現在、Zeekrはこれら4車種をラインアップすることで、急速に販売台数を拡大中です。6月は史上初めて月間2万台の大台を突破しており、すでに日本の高級ブランド、レクサスの販売規模を超える勢いです、まだ1車種目の納車をスタートしてから3年も経っていないとイメージしてみれば、Zeekrのポテンシャルの高さが伺えるでしょう。
さらにZeekrは、すでに欧州や中東、メキシコ市場などに対して海外展開をスタートしています。現状ではZeekr 001とZeekr Xを輸出しているものの、今後さらにラインアップを増やす見通しです。その上Zeekrはすでに右ハンドル市場の香港やタイ市場に対してもZeekr XとZeekr 009を展開しています。
また、2024年9月中にも、ミッドサイズSUVのZeekr 7X、2024年末までに、009よりもひとまわり小さいミニバンEVのZeekr MIXも発売する予定です。
まずZeekr 7Xは、全長4825mm、全幅1930mm、全高1656mm、そしてホイールベースが2925mmというミッドサイズSUVです。Zeekr 007のSUVバージョンとして、75kWhのGoldenバッテリーと100kWhのQilinバッテリーを搭載し、最長航続距離は780kmに到達します。さらに、第二世代のGoldenバッテリーを搭載することで、SOC10%から80%まで10.5分で充電可能となり、地球上最速の充電性能となります。
世界でもっとも売れているEVであるテスラ・モデルYの競合車種として、どれほどの販売台数を実現するのかに注目が集まっています。
また、Zeekr MIXは、全長4688mm、全幅1995mm、ホイールベースが3008mmのミニバンEVです。特筆するべきは、極めて珍しい、Bピラーレス構造を採用しているという点でしょう。出入り可能な空間のサイズが1.5mと、スライドドアにおける開放感を極限まで追求しています。
他方で、Bピラーレスによる剛性の低さをカバーするために、そのデュアルスライドドアそれぞれに対して、直径70mmの超高張力鋼を採用。よって、ドアを閉めて走行中の際はデュアルBピラーという設計となり、むしろ通常のBピラー構造よりも衝突安全性が強化されていると主張しています。
そして、このZeekrについて新たに判明した最新動向が、なんと日本市場に正式参入する見通しであるという驚きの動向です。日本経済新聞がZeekr側に独自に取材したことで判明しています。

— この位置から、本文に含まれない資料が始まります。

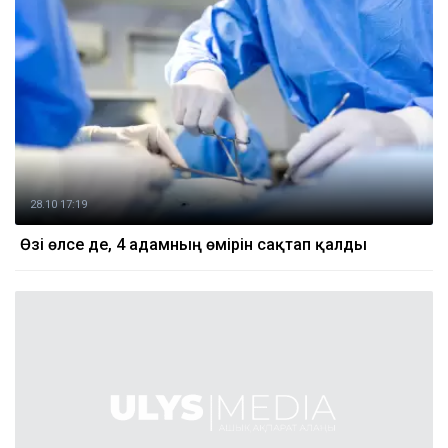
28.10 17:19
Өзі өлсе де, 4 адамның өмірін сақтап қалды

先ほども説明したとおり、Zeekrはすでに海外、とくに右ハンドル市場に参入済みであることから、コンパクトSUVのZeekr X、およびミニバンEVのZeekr 009が導入される可能性が極めて高いと推測可能でしょう。
じつは、日本市場という観点では、両車種ともに極めて重要なモデルとなり得ます。まずZeekr Xはもっとも安価であり取りまわしやすいサイズ感として、一般の日本人にアプローチすることが可能です。
また、Zeekr 009は、サイズが巨大であり、確かにミニバン需要が極めて大きい日本と相性がいいように見えながら販売台数には期待できそうにもありません。ただし、Zeekr 009が狙うべきは、日本国内に在住している富裕層の中国人でしょう。彼らであれば、中国製のハイスペックなミニバンEVをショーファーカーとして運用したいという需要とマッチするはずです。

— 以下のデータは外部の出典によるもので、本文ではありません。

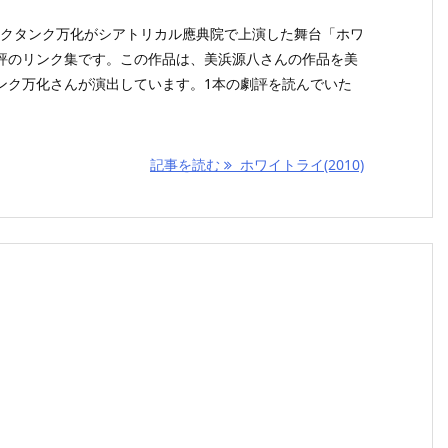
シンクタンク万化がシアトリカル應典院で上演した舞台「ホワ
評のリンク集です。この作品は、美浜源八さんの作品を美
ンク万化さんが演出しています。1本の劇評を読んでいた
記事を読む
ホワイトライ(2010)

他方で、日本参入においての最大の障壁が、販売ネットワークの構築、およびチャデモ規格への対応という観点でしょう。販売ネットワークの構築について、確かにオンライン販売という手法が存在するものの、韓国ヒョンデの販売動向を見る限り、残念ながらうまくいっていないことは明白です。その一方で、BYDのように全国的に販売ネットワークを拡充するのは、Zeekrの規模感では難しいはずです。ジーリーグループ傘下のボルボの販売ネットワークの活用の可能性はあるのかなどにも注目でしょう。
さらに、チャデモ対応は大きな問題となり得ます。確かにZeekrの売りは驚異的なEV性能であるものの、チャデモ対応となった途端に、その性能は大きくデチューニングされてしまうはずです。結局、EV性能で大きな差がつかず、それならあえて新参者の中国製EVを買おうという動きにはつながらないのではないかと危惧します。
とくにZeekrは、内外装の質感だけではなく、EV性能における差別化こそ、Zeekrが中国で成功を収めている理由であることから、この充電インフラも含めた対応にコミットしてこないと、Zeekrが日本国内で販売台数を稼ぐのは至難の業であると思います。
いずれにしても、2025年までに日本市場参入を表明したZeekrに関しては、とくにEVガラパゴスの日本に対応するために重要となる、サービス体制の構築、およびZeekrの強みである圧倒的なEV性能を活かすためのチャデモ対応こそが、日本国内で成功を収める上で極めて重要だといえます。Zeekrの日本国内進出の最新動向がわかり次第、最新情報をアップデートする予定です。